■ **Data under study**
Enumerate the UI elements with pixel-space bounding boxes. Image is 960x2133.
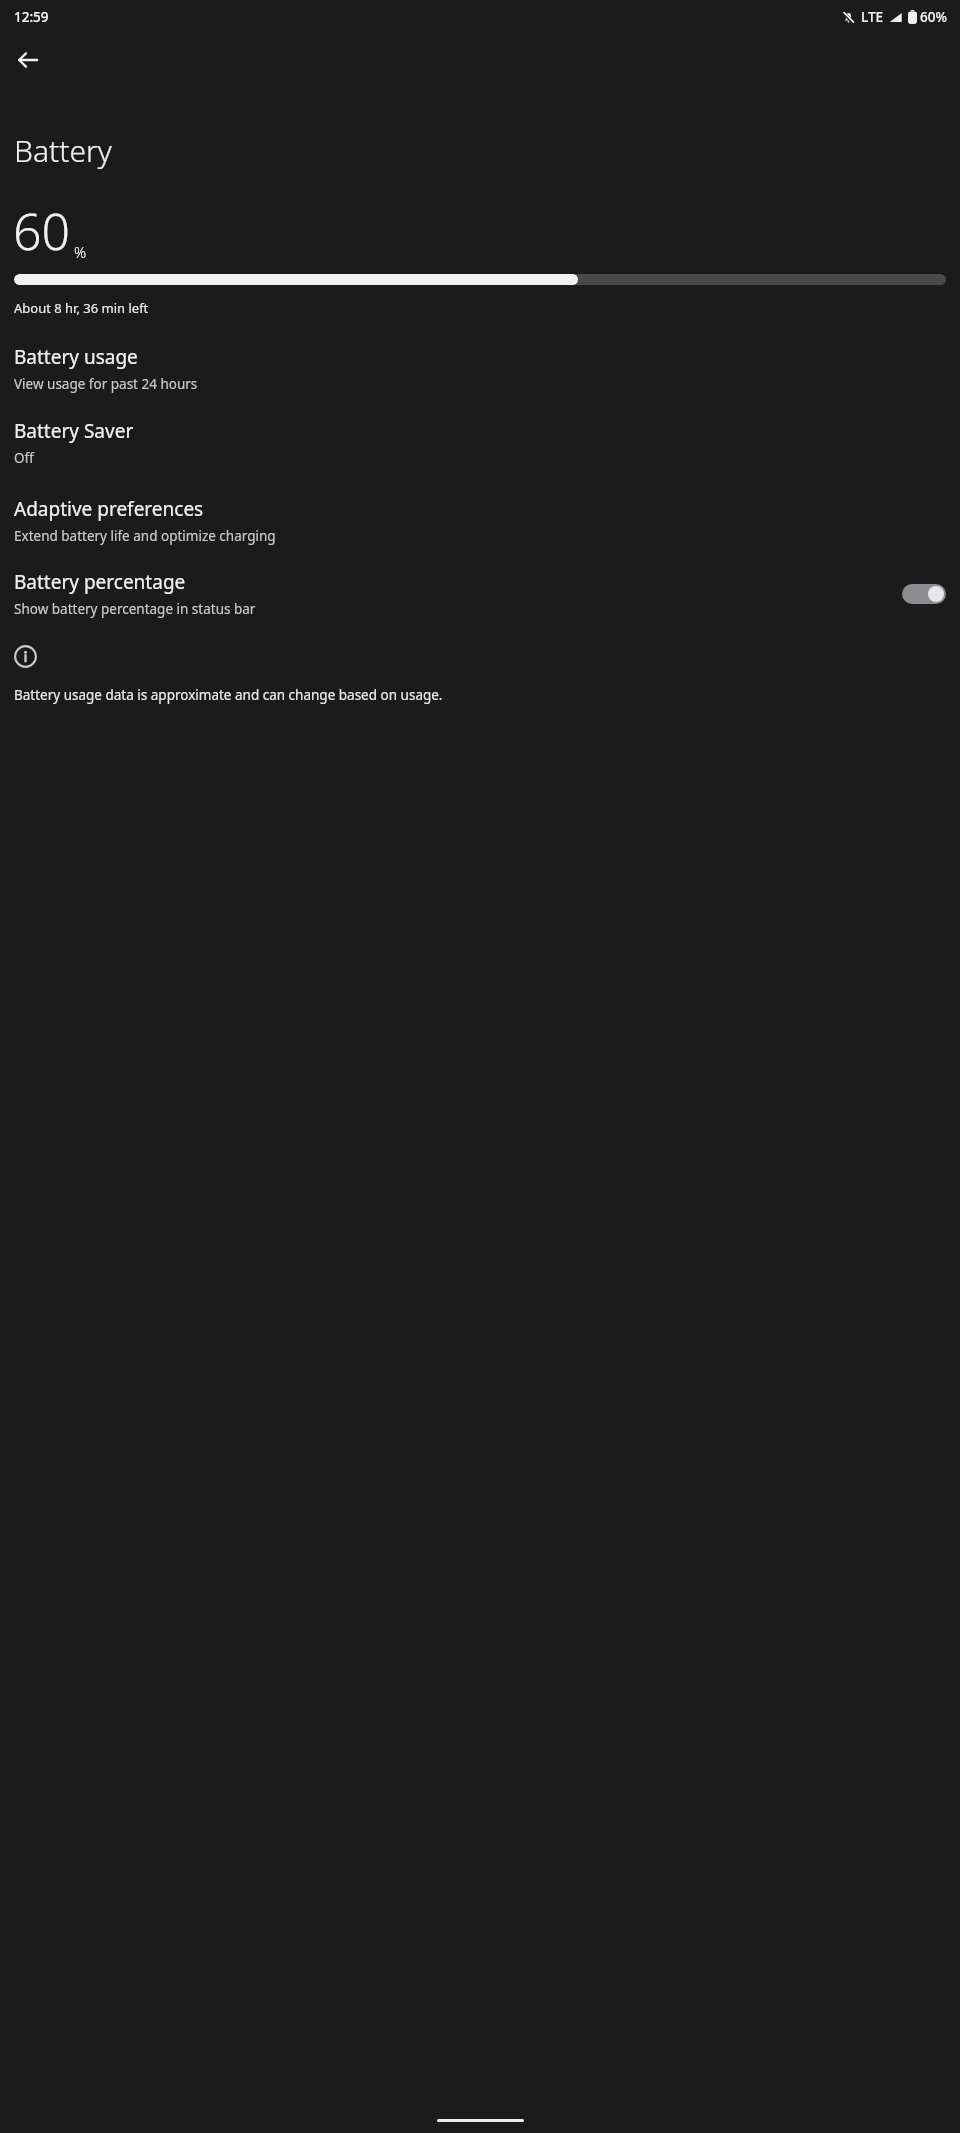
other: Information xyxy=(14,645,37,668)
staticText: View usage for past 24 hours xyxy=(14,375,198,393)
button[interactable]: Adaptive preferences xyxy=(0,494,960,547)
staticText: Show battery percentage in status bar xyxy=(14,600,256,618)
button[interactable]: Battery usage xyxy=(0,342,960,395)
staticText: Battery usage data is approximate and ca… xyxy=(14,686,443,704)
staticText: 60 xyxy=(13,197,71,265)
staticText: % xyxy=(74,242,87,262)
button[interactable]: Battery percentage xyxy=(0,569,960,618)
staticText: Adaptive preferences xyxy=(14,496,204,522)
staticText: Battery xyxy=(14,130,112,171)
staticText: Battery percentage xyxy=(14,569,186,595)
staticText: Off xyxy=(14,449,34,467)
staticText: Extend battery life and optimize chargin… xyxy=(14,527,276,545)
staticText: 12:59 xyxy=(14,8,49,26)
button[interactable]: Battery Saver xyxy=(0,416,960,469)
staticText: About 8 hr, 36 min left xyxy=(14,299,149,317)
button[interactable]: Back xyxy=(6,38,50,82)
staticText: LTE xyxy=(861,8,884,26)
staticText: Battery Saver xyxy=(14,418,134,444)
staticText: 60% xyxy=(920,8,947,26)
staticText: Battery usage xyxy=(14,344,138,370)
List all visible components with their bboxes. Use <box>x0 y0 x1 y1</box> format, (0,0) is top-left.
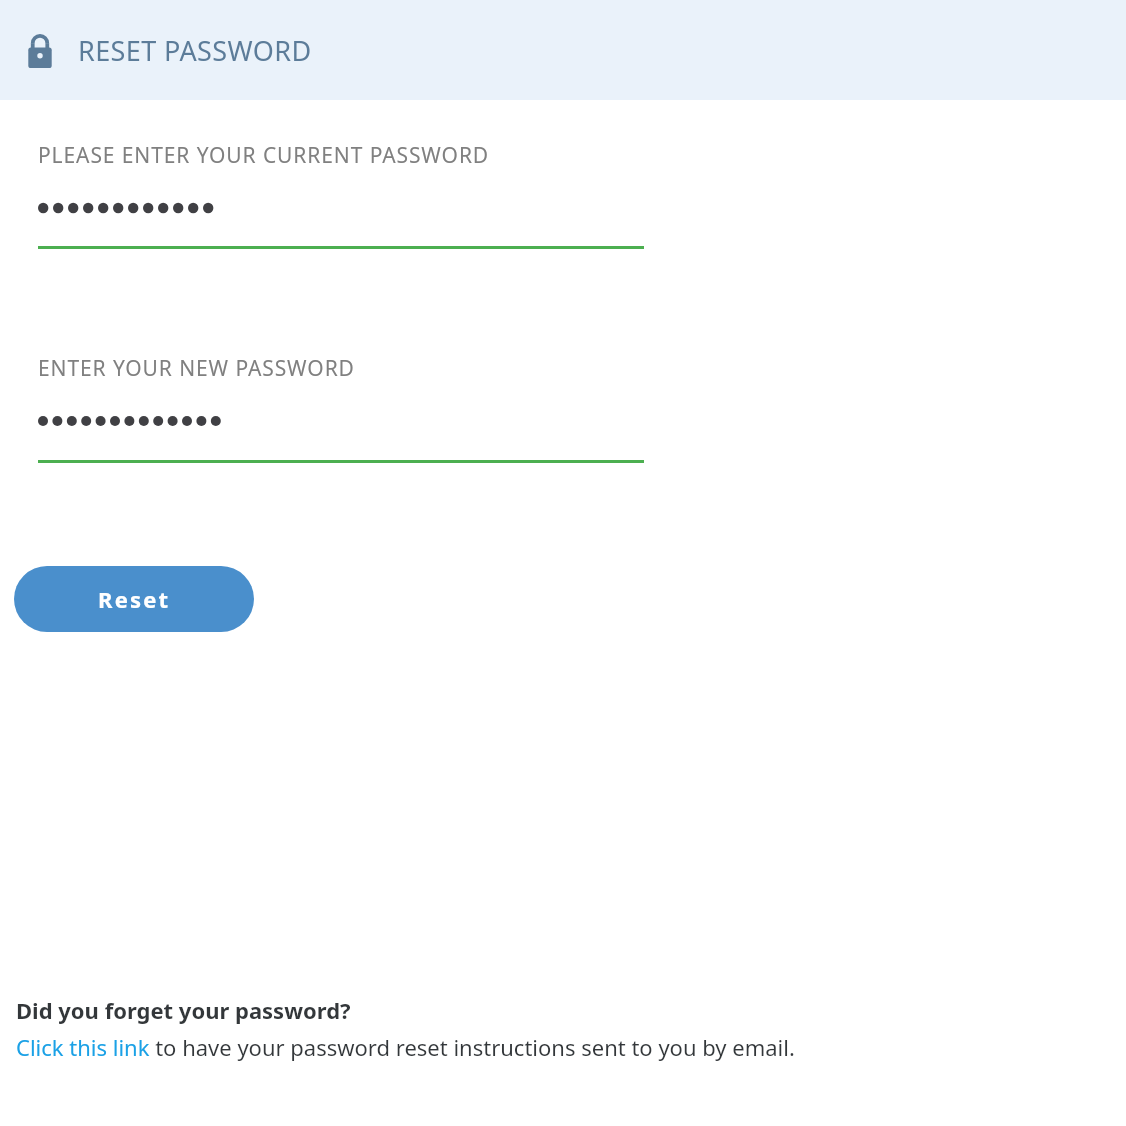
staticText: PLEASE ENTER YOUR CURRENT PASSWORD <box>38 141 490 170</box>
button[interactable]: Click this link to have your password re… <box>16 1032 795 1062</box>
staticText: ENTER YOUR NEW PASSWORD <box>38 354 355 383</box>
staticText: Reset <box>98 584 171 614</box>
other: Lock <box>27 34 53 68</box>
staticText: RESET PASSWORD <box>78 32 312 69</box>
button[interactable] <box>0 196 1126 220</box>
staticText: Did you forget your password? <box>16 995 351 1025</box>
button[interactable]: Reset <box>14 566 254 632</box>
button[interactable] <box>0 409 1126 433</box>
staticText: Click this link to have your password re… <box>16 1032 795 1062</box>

■ **Task to complete**
Copy exactly the lines from the line that contains "List all visible" through the last line of the records above, both ends included, but leave out the pictures.

■ **Task result**
List all visible components with their bboxes. Use <box>x0 y0 x1 y1</box> format, (0,0) is top-left.
staticText: PLEASE ENTER YOUR CURRENT PASSWORD <box>38 141 490 170</box>
button[interactable]: Click this link to have your password re… <box>16 1032 795 1062</box>
staticText: ENTER YOUR NEW PASSWORD <box>38 354 355 383</box>
staticText: Reset <box>98 584 171 614</box>
other: Lock <box>27 34 53 68</box>
staticText: RESET PASSWORD <box>78 32 312 69</box>
button[interactable] <box>0 196 1126 220</box>
staticText: Did you forget your password? <box>16 995 351 1025</box>
button[interactable]: Reset <box>14 566 254 632</box>
button[interactable] <box>0 409 1126 433</box>
staticText: Click this link to have your password re… <box>16 1032 795 1062</box>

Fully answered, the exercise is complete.